Two different tricks for fast LLM inference

https://www.seangoedecke.com/fast-llm-inference/

28•swah•1h ago

Comments

criemen•1h ago

One other thing I'd assume Anthropic is doing is routing all fast requests to the latest-gen hardware. They most certainly have a diverse fleet of inference hardware (TPUs, GPUs of different generations), and fast will be only served by whatever is fastest, whereas the general inference workload will be more spread out.

retinaros•1h ago

Very interesting. OAI releases since their router all seem focused on cost cutting/efficiency while anthropic is mostly going the opposite direction spending all budget to overhype their models in media and release neo-hipster (aka normies) ads on taste and on how they wont do ads. The first red flag - beside every time dario speaks - was the popup events with shitty caps overhyped by all ai influencers.

It seems OAI was forced by investors to shift quickly to making money. Anthropic seem to have more time? Might be hard for OAI to keep the pace while focusing on cost

Der_Einzige•1h ago

Another possible explanation, especially if quality degrades at all (I.e on openAI) is aggressive quantization.

Another possible explanation is speculative decoding, where you trade unused GPU memory for speed (via a drafting model).

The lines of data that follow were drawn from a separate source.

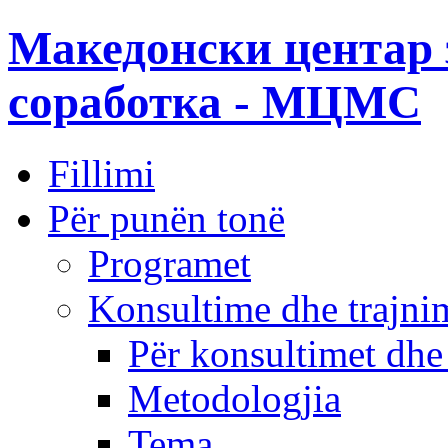
Македонски центар 
соработка - МЦМС
Fillimi
Për punën tonë
Programet
Konsultime dhe trajni
Për konsultimet dhe
Metodologjia
Tema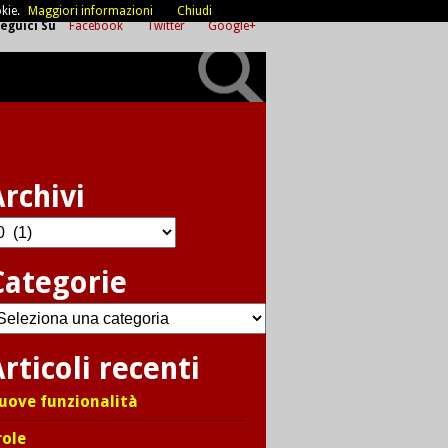
kie.
Maggiori informazioni
Chiudi
eguici Su
Facebook
Twitter
Google+
Archivi
chivi
Categorie
ategorie
rticoli recenti
uove funzionalità
role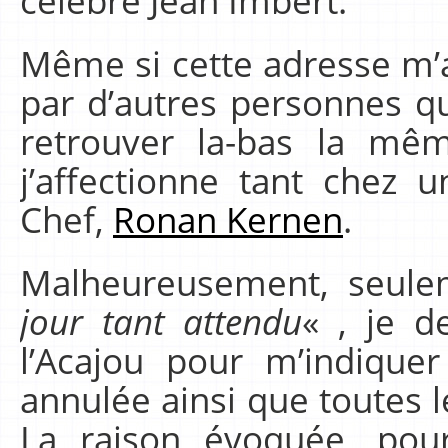
célèbre Jean Imbert.
Même si cette adresse m’a
par d’autres personnes qu
retrouver la-bas la mê
j’affectionne tant chez 
Chef,
Ronan Kernen
.
Malheureusement, seulem
jour tant attendu
« , je d
l’Acajou pour m’indique
annulée ainsi que toutes l
La raison évoquée, pou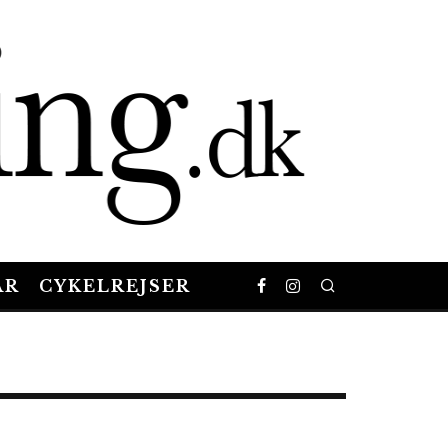
AR
CYKELREJSER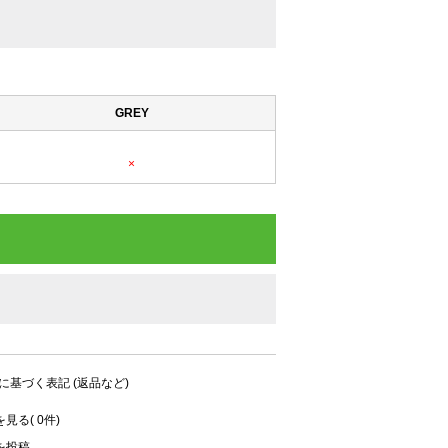
GREY
×
に基づく表記 (返品など)
見る( 0件)
を投稿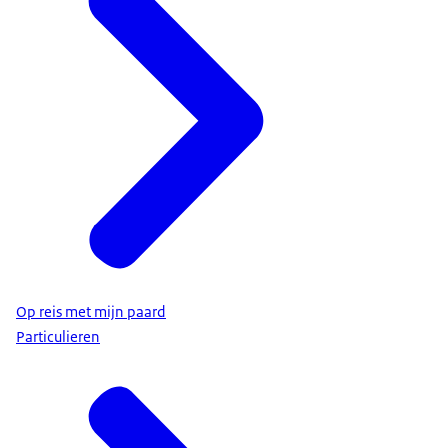
Op reis met mijn paard
Particulieren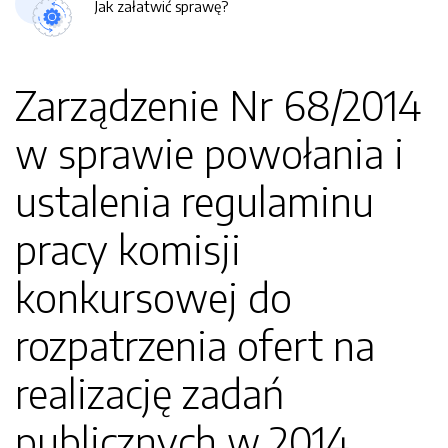
Jak załatwić sprawę?
Zarządzenie Nr 68/2014
w sprawie powołania i
ustalenia regulaminu
pracy komisji
konkursowej do
rozpatrzenia ofert na
realizację zadań
publicznych w 2014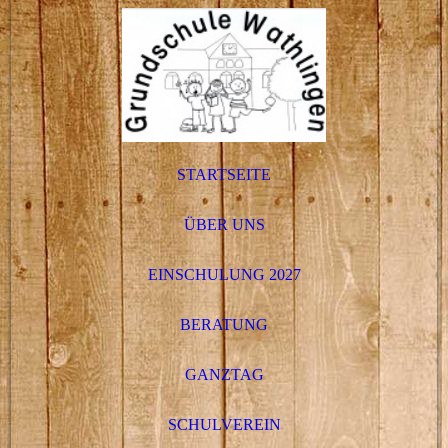
STARTSEITE
ÜBER UNS
EINSCHULUNG 2027
BERATUNG
GANZTAG
SCHULVEREIN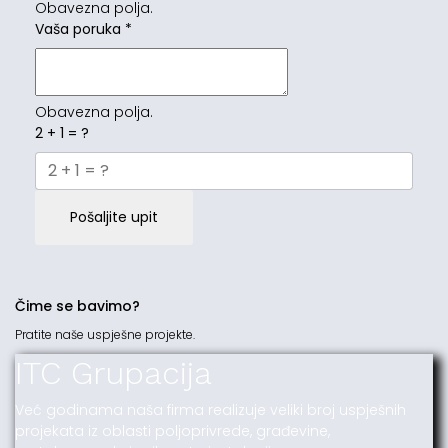
Obavezna polja.
Vaša poruka
*
Obavezna polja.
2 + 1 = ?
Pošaljite upit
Čime se bavimo?
Pratite naše uspješne projekte.
ITC Grupacija
Već godinama naša firma realizuje veliki broj uspješnih
projekata iz oblasti poljoprivrede, građevine,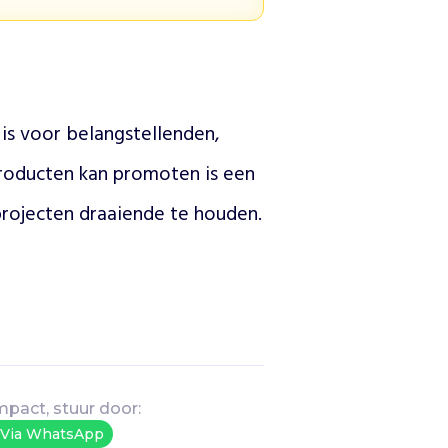
is voor belangstellenden, 
roducten kan promoten is een 
must voor ons om onze bijzondere projecten draaiende te houden. 
mpact, stuur door:
Via WhatsApp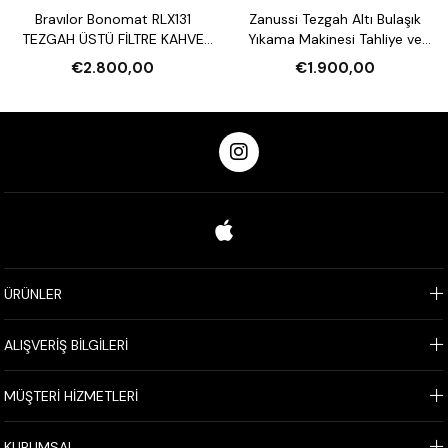
Bravılor Bonomat RLX131
Zanussi Tezgah Altı Bulaşık
TEZGAH ÜSTÜ FİLTRE KAHVE
Yıkama Makinesi Tahliye ve
MAKİNESİ VE SU ISITICI
Parlatıcı Pompalı
€2.800,00
€1.900,00
ÜRÜNLER
ALIŞVERİŞ BİLGİLERİ
MÜŞTERİ HİZMETLERİ
KURUMSAL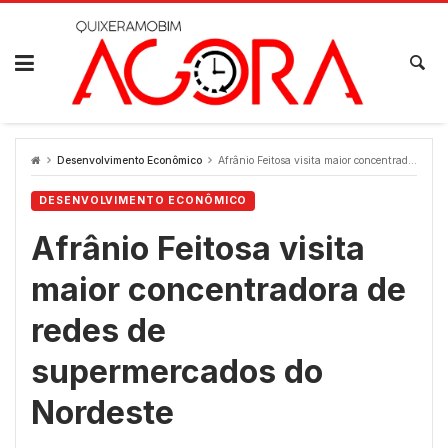
Skip
to
content
Desenvolvimento Econômico
Afrânio Feitosa visita maior concentradora de redes de supermercados do Nordeste
DESENVOLVIMENTO ECONÔMICO
Afrânio Feitosa visita
maior concentradora de
redes de
supermercados do
Nordeste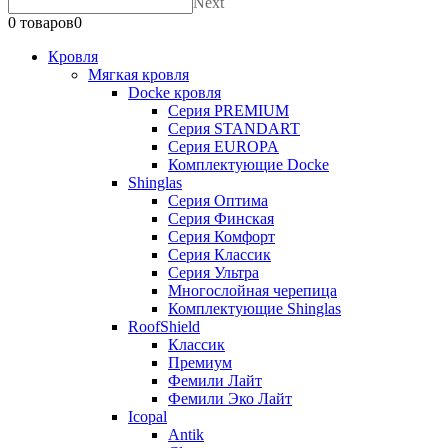
Next
0 товаров
0
Кровля
Мягкая кровля
Docke кровля
Серия PREMIUM
Серия STANDART
Серия EUROPA
Комплектующие Docke
Shinglas
Серия Оптима
Серия Финская
Серия Комфорт
Серия Классик
Серия Ультра
Многослойная черепица
Комплектующие Shinglas
RoofShield
Классик
Премиум
Фемили Лайт
Фемили Эко Лайт
Icopal
Antik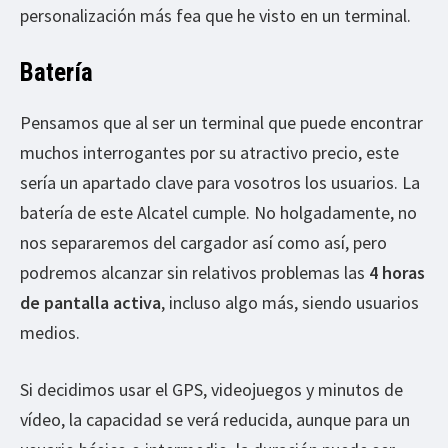
personalización más fea que he visto en un terminal.
Batería
Pensamos que al ser un terminal que puede encontrar
muchos interrogantes por su atractivo precio, este
sería un apartado clave para vosotros los usuarios. La
batería de este Alcatel cumple. No holgadamente, no
nos separaremos del cargador así como así, pero
podremos alcanzar sin relativos problemas las
4 horas
de pantalla activa
, incluso algo más, siendo usuarios
medios.
Si decidimos usar el GPS, videojuegos y minutos de
vídeo, la capacidad se verá reducida, aunque para un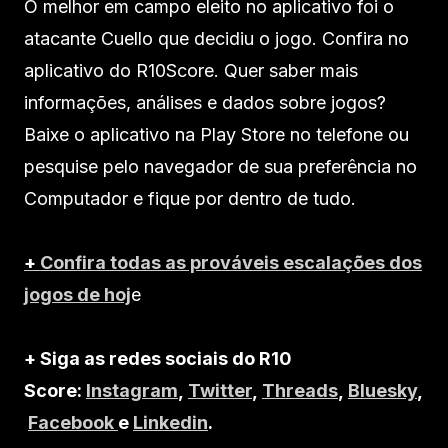
O melhor em campo eleito no aplicativo foi o
atacante Cuello que decidiu o jogo. Confira no
aplicativo do R10Score. Quer saber mais
informações, análises e dados sobre jogos?
Baixe o aplicativo na Play Store no telefone ou
pesquise pelo navegador de sua preferência no
Computador e fique por dentro de tudo.
+
Confira todas as prováveis escalações dos
jogos de hoj
e
+ Siga as redes sociais do R10
Score:
Instagram
,
Twitter
,
Threads
,
Bluesky
,
Facebook
e
Linkedin
.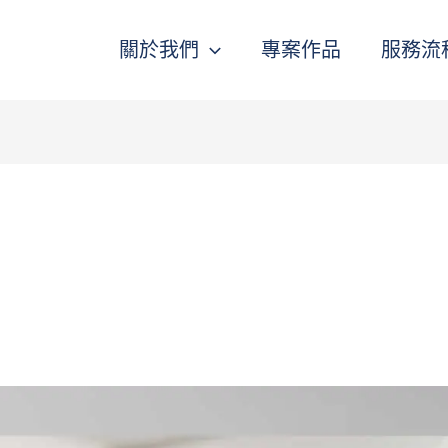
關於我們
專案作品
服務流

But my money is on the exact two mechanisms the OP proposes.

anonymous908213•53m ago

> especially if quality degrades at all

It is worth noting that consumers are completely and totally incapable of detecting quality degradation with any accuracy. Which is a given since the models are already effectively random, but there is a strong bent to hallucinate degradations. Having done frontend work for an AI startup, complaints of degrading the model were by far the most common, despite the fact that not only did our model not change, users could easily verify that it didn't change because we expose seeds. A significant portion of complainers continue to complain about model degradation even when shown they could regenerate from the same seed+input and get the exact same output. Humans, at scale, are essentially incapable of comprehending the concept of randomness.

dist-epoch•58m ago

The batch size explanation is wrong. Given how much Claude Code is used, finding fellow "bus passengers" is not an issue, you don't need to wait.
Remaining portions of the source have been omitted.